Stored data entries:
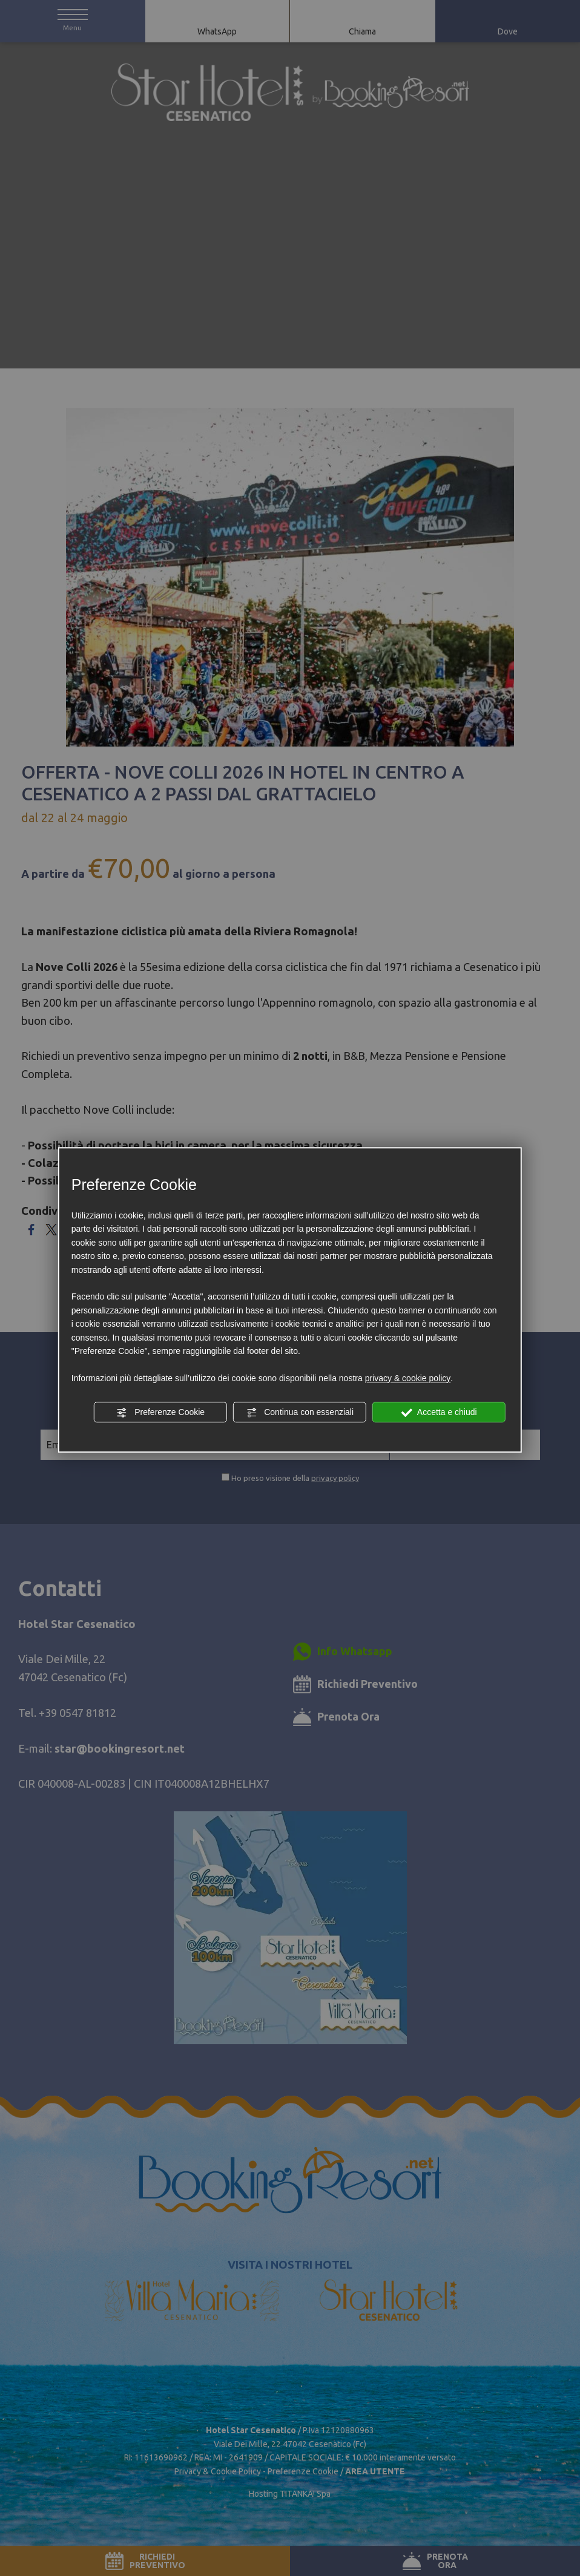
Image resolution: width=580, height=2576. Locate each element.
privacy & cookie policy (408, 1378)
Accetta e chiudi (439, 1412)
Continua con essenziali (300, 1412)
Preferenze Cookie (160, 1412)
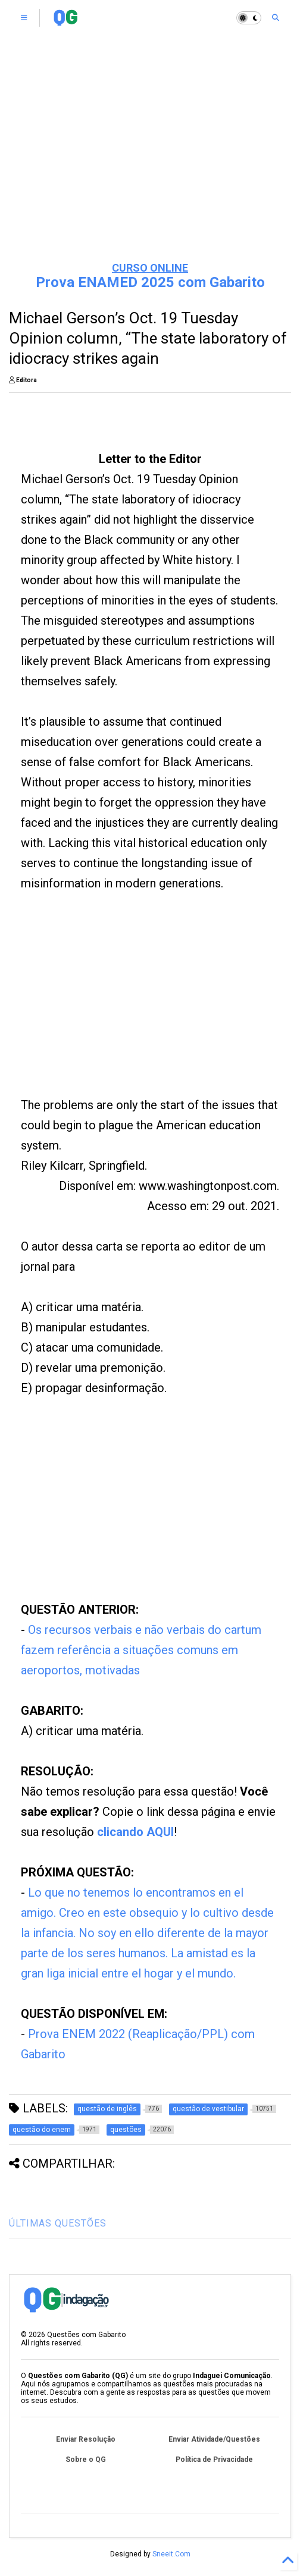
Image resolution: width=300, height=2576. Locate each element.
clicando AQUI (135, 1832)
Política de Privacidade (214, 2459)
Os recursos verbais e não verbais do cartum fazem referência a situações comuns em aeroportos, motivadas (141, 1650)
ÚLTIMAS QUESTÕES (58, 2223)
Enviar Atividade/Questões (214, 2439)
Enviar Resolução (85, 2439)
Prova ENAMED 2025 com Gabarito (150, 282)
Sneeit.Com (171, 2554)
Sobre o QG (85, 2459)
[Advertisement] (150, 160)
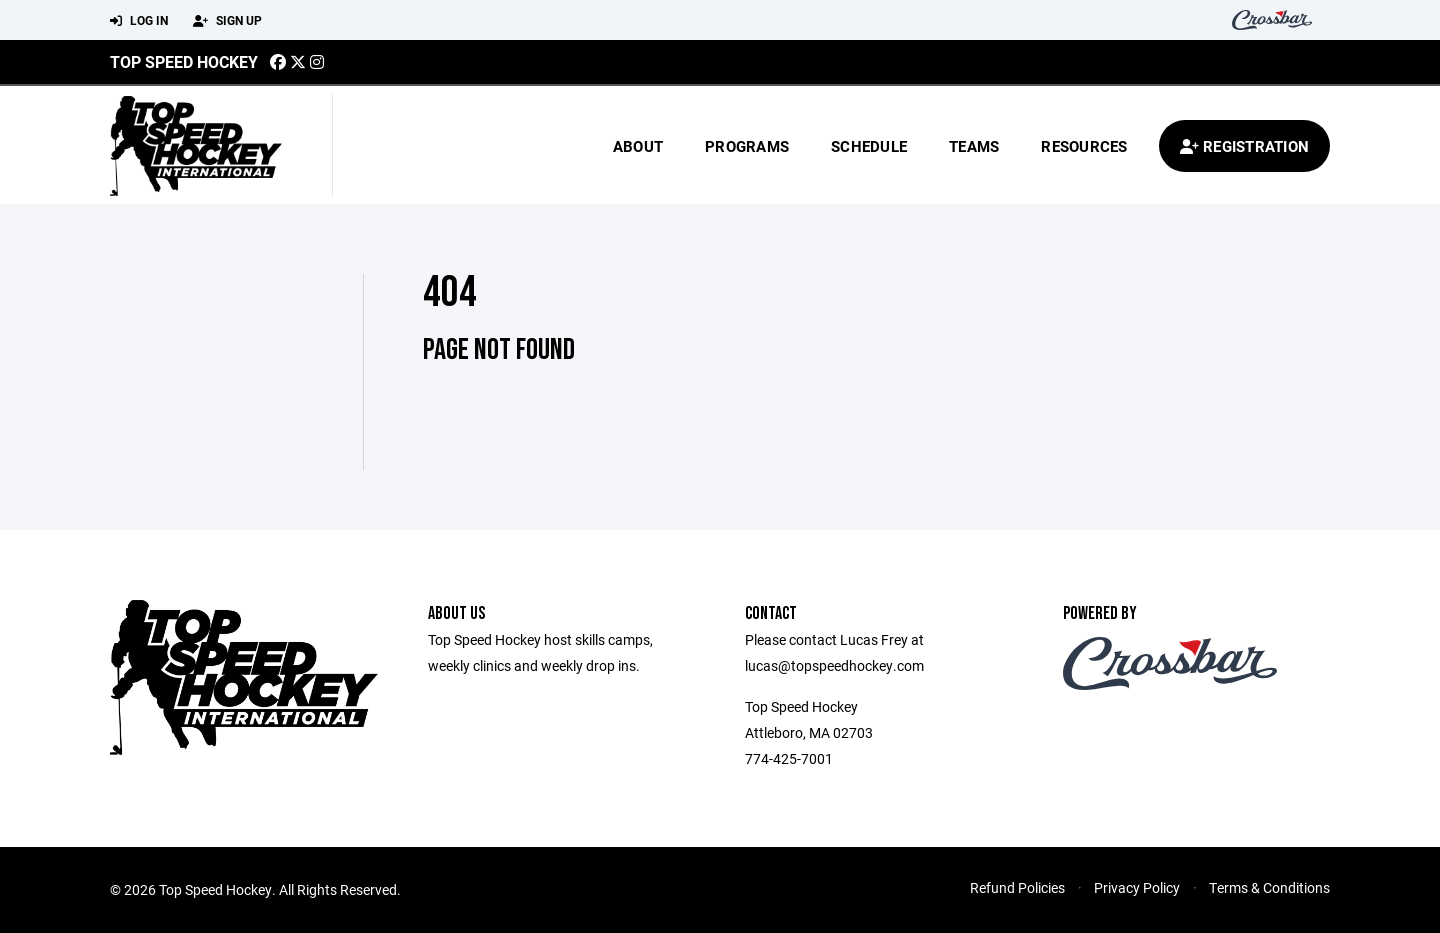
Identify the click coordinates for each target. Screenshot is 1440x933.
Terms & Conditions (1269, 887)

• [ACTIVITY]: Word for word, repeat each line of the records, and leave every image out.

• [EXERCISE RESULT]:
Image resolution: width=580, height=2576. Locate each element.
privacy & cookie policy (408, 1378)
Accetta e chiudi (439, 1412)
Continua con essenziali (300, 1412)
Preferenze Cookie (160, 1412)
Image resolution: width=300, height=2576. Locate each element.
clicando AQUI (135, 1832)
Política de Privacidade (214, 2459)
Os recursos verbais e não verbais do cartum fazem referência a situações comuns em aeroportos, motivadas (141, 1650)
ÚLTIMAS QUESTÕES (58, 2223)
Enviar Atividade/Questões (214, 2439)
Enviar Resolução (85, 2439)
Prova ENAMED 2025 com Gabarito (150, 282)
Sneeit.Com (171, 2554)
Sobre o QG (85, 2459)
[Advertisement] (150, 160)
Identify the click coordinates for each target. Screenshot is 1440x933.
Terms & Conditions (1269, 887)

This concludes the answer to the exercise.